_Task instructions:_
Using the entries below, copy out all lines where "will" is found.

Collection entries
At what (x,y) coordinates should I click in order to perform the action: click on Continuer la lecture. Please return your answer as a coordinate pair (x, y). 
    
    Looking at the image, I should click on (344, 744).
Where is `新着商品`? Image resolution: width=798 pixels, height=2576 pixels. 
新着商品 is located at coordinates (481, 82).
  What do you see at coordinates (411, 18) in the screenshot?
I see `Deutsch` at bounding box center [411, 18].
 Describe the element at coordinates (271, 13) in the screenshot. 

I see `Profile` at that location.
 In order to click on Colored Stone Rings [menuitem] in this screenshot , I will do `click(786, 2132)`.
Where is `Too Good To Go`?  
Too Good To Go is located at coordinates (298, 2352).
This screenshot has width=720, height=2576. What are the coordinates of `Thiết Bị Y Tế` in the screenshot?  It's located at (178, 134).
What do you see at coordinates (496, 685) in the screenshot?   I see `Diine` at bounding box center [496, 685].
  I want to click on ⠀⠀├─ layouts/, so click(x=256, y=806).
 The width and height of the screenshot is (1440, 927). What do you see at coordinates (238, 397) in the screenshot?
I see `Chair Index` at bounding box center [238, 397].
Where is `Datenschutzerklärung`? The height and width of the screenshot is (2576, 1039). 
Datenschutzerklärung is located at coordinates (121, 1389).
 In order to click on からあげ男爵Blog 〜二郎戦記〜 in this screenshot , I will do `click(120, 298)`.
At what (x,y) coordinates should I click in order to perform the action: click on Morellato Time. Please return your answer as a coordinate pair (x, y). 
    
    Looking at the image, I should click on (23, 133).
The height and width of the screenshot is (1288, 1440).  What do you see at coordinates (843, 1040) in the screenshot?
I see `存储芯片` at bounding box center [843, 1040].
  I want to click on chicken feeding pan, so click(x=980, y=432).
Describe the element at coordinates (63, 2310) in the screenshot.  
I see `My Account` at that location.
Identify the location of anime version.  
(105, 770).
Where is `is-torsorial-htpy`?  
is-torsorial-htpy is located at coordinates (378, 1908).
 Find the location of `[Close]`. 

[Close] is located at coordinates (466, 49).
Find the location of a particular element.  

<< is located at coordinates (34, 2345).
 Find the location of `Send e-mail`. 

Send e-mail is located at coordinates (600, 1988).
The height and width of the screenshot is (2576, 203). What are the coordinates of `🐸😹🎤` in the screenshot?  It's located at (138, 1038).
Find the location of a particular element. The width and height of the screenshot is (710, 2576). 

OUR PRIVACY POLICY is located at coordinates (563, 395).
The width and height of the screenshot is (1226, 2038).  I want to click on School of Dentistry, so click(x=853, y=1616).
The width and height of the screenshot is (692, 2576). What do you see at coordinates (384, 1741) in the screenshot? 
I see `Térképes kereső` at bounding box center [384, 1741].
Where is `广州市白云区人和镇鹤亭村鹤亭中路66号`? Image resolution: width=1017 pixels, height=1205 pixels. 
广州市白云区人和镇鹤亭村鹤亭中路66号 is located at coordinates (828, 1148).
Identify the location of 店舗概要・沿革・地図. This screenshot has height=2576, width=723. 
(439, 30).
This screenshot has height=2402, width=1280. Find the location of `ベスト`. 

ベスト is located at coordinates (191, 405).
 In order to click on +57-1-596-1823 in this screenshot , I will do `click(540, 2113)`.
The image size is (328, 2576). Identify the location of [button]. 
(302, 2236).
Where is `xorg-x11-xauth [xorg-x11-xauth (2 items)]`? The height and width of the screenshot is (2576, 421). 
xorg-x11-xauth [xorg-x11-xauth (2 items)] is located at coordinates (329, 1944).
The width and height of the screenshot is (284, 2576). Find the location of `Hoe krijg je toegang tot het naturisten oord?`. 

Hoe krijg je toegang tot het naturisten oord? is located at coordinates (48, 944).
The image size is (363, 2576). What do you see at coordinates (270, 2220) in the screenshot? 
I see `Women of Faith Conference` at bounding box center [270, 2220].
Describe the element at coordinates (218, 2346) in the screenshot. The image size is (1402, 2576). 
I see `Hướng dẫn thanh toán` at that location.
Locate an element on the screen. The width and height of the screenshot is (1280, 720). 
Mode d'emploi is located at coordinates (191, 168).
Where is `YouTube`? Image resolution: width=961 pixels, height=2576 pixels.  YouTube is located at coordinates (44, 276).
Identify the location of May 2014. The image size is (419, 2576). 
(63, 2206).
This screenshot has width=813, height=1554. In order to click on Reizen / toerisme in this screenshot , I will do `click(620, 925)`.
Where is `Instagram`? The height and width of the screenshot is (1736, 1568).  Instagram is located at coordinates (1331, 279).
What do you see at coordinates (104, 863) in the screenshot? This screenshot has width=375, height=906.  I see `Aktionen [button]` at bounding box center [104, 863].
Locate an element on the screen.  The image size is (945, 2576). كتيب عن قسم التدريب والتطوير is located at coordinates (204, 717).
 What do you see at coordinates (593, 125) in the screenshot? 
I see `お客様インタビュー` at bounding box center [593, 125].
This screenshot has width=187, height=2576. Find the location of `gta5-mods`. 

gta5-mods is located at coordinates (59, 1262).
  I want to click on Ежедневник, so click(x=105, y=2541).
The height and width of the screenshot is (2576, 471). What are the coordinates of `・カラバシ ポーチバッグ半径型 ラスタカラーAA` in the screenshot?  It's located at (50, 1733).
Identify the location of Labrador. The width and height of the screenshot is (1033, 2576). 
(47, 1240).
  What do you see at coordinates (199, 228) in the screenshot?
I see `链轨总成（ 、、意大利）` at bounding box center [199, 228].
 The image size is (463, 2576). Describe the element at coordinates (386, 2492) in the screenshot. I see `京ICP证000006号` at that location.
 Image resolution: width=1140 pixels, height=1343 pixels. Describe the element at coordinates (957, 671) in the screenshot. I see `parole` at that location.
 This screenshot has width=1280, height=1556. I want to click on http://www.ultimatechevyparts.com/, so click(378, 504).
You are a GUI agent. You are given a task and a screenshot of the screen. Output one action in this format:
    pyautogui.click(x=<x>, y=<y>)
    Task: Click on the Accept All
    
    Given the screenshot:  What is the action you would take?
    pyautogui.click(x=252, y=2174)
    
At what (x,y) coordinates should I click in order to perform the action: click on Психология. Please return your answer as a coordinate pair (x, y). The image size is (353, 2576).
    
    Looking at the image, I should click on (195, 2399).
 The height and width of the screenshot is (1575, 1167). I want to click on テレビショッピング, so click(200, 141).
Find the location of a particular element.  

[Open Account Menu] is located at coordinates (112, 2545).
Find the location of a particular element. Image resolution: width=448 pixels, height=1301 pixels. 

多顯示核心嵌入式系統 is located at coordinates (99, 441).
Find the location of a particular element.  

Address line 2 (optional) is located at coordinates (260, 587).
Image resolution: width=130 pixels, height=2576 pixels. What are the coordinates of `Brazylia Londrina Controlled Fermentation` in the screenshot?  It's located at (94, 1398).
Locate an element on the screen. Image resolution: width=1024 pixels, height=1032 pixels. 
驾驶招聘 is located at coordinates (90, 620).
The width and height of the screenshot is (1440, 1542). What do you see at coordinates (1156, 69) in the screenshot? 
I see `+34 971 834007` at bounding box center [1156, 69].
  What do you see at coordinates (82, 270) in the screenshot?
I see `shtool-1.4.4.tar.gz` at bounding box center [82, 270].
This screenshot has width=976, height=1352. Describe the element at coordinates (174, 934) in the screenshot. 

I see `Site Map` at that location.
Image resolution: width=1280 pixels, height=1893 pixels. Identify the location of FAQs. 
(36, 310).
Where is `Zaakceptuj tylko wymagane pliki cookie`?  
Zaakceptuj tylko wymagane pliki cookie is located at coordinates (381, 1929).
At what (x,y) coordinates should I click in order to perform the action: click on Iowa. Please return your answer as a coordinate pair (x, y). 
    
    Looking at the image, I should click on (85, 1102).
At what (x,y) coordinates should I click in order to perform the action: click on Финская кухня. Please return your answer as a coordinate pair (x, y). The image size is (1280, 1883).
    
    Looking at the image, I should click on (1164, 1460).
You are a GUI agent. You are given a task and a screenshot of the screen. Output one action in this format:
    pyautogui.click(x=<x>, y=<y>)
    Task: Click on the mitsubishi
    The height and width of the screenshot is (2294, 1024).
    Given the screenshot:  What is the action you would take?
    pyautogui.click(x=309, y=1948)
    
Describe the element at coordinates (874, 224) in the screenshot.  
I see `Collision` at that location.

_Exercise output:_
 In order to click on Colored Stone Rings [menuitem] in this screenshot , I will do `click(786, 2132)`.
 In order to click on からあげ男爵Blog 〜二郎戦記〜 in this screenshot , I will do `click(120, 298)`.
 In order to click on +57-1-596-1823 in this screenshot , I will do `click(540, 2113)`.
This screenshot has width=813, height=1554. In order to click on Reizen / toerisme in this screenshot , I will do `click(620, 925)`.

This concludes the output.